The complaint charges HCA and certain of its officers and directors with violations of the Securities Exchange Act of 1934. HCA is the nation's largest chain of for-profit hospitals.
The complaint alleges that during the Class Period, defendants caused HCA's shares to trade at artificially inflated prices by issuing false statements concerning the Company's purported financial successes while concealing that HCA's operational metrics had substantially deteriorated.

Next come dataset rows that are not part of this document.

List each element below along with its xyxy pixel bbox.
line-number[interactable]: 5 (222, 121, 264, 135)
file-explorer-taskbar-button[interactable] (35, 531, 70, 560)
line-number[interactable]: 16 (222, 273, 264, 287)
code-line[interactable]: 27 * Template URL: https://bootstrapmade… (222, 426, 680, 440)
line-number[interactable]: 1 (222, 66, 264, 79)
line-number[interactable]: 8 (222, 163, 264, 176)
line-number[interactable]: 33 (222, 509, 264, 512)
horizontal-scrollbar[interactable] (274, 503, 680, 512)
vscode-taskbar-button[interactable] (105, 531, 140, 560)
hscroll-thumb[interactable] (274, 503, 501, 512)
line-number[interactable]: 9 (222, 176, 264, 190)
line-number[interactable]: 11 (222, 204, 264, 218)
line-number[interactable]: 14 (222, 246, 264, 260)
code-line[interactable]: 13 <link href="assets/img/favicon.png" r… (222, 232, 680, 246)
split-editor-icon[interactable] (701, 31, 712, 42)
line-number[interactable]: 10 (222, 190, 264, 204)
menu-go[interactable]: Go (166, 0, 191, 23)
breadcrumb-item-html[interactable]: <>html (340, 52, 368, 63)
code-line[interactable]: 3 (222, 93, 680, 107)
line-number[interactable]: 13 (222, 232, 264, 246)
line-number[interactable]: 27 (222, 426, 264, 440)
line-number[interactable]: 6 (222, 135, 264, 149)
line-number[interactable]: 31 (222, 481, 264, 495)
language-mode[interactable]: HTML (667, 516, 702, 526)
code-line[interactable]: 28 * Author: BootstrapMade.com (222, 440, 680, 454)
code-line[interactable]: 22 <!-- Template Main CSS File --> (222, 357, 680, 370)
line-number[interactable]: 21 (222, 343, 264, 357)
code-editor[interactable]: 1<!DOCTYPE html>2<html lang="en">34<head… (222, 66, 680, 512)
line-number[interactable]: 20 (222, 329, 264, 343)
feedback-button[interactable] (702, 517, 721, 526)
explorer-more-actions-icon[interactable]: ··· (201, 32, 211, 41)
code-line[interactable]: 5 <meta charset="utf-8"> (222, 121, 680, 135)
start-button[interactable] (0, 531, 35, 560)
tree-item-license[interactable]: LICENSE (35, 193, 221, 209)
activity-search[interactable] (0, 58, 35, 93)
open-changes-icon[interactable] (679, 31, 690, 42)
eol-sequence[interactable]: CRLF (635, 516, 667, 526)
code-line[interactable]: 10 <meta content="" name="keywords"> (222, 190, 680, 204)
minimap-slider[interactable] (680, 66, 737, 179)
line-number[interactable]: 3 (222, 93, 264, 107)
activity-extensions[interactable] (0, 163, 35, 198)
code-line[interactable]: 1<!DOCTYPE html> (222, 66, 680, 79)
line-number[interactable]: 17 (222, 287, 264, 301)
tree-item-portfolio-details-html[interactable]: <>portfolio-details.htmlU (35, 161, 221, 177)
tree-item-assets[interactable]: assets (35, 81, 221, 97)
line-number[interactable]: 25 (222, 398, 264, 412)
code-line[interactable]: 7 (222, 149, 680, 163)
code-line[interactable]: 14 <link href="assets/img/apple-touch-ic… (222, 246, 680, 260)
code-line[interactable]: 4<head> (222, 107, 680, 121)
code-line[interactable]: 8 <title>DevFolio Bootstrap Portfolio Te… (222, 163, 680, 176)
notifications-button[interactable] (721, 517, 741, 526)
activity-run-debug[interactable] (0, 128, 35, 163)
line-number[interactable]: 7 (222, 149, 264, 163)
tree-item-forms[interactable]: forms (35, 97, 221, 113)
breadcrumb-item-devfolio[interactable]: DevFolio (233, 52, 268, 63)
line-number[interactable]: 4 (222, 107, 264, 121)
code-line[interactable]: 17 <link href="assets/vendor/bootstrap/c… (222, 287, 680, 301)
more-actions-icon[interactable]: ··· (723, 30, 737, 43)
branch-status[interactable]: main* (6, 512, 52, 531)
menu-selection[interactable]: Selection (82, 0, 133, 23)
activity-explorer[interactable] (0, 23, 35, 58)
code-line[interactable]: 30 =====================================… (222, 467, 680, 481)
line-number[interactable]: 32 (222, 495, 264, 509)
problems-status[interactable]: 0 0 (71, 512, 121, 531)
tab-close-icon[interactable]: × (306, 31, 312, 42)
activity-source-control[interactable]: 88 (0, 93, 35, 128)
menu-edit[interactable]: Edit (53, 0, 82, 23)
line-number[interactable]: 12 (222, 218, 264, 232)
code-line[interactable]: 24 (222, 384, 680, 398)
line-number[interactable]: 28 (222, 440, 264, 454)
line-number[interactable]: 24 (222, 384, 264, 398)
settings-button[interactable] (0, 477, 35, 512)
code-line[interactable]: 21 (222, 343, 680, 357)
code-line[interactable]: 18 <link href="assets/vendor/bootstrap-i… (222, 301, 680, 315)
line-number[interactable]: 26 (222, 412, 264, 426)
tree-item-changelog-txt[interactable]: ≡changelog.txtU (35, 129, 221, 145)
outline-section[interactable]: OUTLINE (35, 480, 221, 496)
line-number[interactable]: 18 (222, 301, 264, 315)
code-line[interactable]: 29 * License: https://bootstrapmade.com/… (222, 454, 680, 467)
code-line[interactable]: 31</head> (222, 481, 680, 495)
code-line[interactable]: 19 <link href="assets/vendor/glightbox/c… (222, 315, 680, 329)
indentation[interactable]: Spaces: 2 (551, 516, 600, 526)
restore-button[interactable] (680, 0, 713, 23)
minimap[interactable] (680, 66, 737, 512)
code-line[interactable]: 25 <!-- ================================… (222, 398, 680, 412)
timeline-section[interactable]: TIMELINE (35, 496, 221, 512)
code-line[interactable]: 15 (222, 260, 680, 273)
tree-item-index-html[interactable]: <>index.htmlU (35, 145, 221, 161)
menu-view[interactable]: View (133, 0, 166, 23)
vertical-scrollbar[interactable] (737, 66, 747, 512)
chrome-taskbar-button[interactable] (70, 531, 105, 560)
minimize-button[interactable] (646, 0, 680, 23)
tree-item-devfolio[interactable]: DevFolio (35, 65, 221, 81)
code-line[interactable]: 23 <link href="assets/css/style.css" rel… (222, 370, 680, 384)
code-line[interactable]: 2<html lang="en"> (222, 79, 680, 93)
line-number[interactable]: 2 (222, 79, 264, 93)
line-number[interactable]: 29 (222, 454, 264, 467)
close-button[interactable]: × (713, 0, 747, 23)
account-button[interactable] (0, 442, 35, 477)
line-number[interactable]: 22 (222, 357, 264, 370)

Defendants' positive statements had their intended effect, inflating the Company's stock price by almost 50% from less than $40 per share on January 11, 2005 to its Class Period high of over $58 per share on June 22, 2005, during which time defendants sold almost 1 million shares of the Company's stock at inflated prices, pocketing more than $48 million in proceeds.
According to the complaint, on July 13, 2005, HCA issued a profit warning for its 2Q 2005 disclosing that: (a) contrary to defendants' statements that HCA had been experiencing trends beneficial to its "operating results," in reality the Company was then experiencing negative operational trends which were driving down HCA's revenues and decreasing the Company's profitability; (b) despite defendants' statements that the Company was experiencing "a moderation in the growth in its uninsured patient admissions and emergency room visits," the Company's uninsured admissions and emergency room visits were actually increasing more rapidly than insured admissions and emergency room visits, which defendants knew was increasing the Company's bad-debt expense and reducing HCA's profitability; (c) notwithstanding defendants' statements lauding the Company's "favorable change in its estimated provision for doubtful accounts," and "substantial(ly) improv(ing) ... financial performance" due to its "improving bad debt trends," HCA's provision for doubtful accounts was actually increasing as a percentage of revenues; and (d) defendants had materially limited surgeries at certain hospitals due to illegal misconduct. On this news, HCA's stock fell approximately $5 per share on nearly six times the average daily trading volume over the preceding 12 months. Soon thereafter, the Securities and Exchange Commission and the U.S. Department of Justice opened formal investigations into Class Period insider trading at HCA.
If you acquired the securities of the defendants during the Class Period you may, no later than the Lead Plaintiff Deadline shown above, request that the Court appoint you as lead plaintiff through counsel of your choice. You may also choose to remain an absent class member. A lead plaintiff must meet certain requirements.